The sun was searing down on a tattered canopy, beneath which En Xaragante sat guarding his collection of crockery. He was very fat and poorly dressed, not at all typical for a Spaniard. The holes in his shirt revealed skin encrusted with grime or thick body hair. The man’s sombrero provided shade in places where the sun leaked through the awning. Seated on a crate with his heavy body all folded up, he was taking a nap, if this term is adequate to describe a condition accompanied by loud snoring.

Next to the sleeping man who looked like an African tribal chieftain dressed in European garb, stood a large round cage that was missing so many bars that a chicken could easily walk out of it. But the black bird sitting inside and getting roasted by the sun couldn’t escape. Profoundly reconciled to its fate, it didn’t even try. From its ebony beak to its drooping tail it was a good two feet long, and as an experienced breeder of birds I estimated its wingspan at two yards or more. It was a raven, Corvus corax , one that had seen its better days, like everything else that was offered for sale at this location. Unlike its owner, the bird was not asleep. It was unhappy. It seemed to be pestered by vermin, thirst, and a yearning for carrion, but with the wisdom that is natural to all ravens it was keeping its composure. Perhaps it was also aware that its battered wings would never again lift it into the heavens. All around this sleepy focal point lay the vessels I had come for. Fragile as they all were, En Xaragante had spread them out on a piece of canvas. The receptacles for nighttime use stood out conspicuously among the collection, like owls in broad daylight.

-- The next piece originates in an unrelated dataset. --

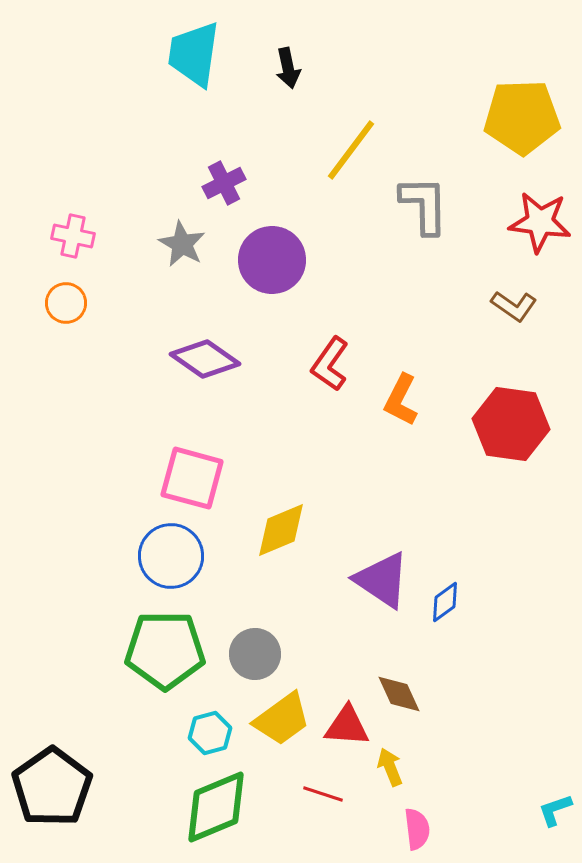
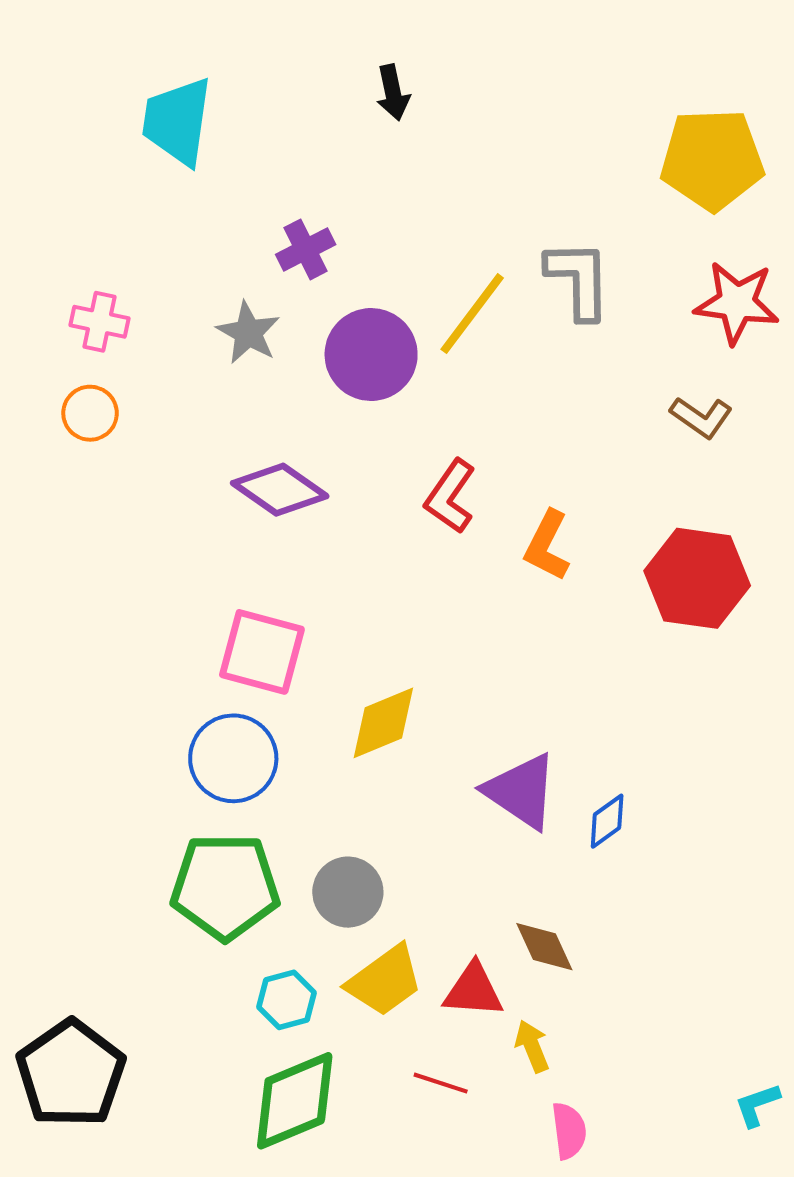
cyan trapezoid: (194, 54) -> (177, 121), moved
yellow line: (351, 150) -> (472, 314), moved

Destiny — once again I feel obliged to employ this pretentious term — has often pulled the chair out from under me, forcing me to look for something else to sit on. I have often had to switch residences, and thus have lived in various places in the world. Wherever I have been lucky, unlike my Vigoleis, I have found the familiar little table next to my bedside, and inside it the handy receptacle for emergencies. People who disapprove of such domestic utensils can pay for their aesthetic indignation with kidney stones. Others are grateful whenever, under protection of darkness, they can consult the convenient vessel. That’s how civilization has arranged things, and what concern is that of ours? I am familiar with the Dutch mevrouw ’s robust kamerpot , the solid ceramic vase of the German Hausfrau, and our Swiss landlady’s rustic earthenware urn, omnipresent in every one of the cantons. I am familiar with the predilections in other nations; I have held in my hand the exquisite vasosinho belonging to a delicate Portuguese menina —and I must continually agree with Vigoleis, who tends to reduce his chamber pot to its practical utility. For him, a chamber pot is a useful object so long as it conceals what it is used for.

I had never seen an umbrella stand containing the Eye of God. Would En Xaragante have one for me? More than a hundred vessels of various inviting kinds surrounded the trader and his raven. Would an eye in one of those containers open up and say to me, “Vigoleis, I see you”?

The raven lifted its glance from the contemplation of its own disheveled fate and was now watching me with its brown-on-white eye — taking, as it were, a bird’s-eye view of the proceedings — as I gingerly storked my way through its master’s crockery.

Corvus corax wasn’t the only one monitoring my cautious rummaging. Dozens of flea-market shoppers lined the edges of the crockery stand and observed my every step. I had become a focal point of public attention, and was struck with acute agoraphobia and nettle rash. Whenever this happens, I immediately undergo an inward collapse. My innards blush, while my outer complexion stays pale. And the Führer in me starts gabbing away.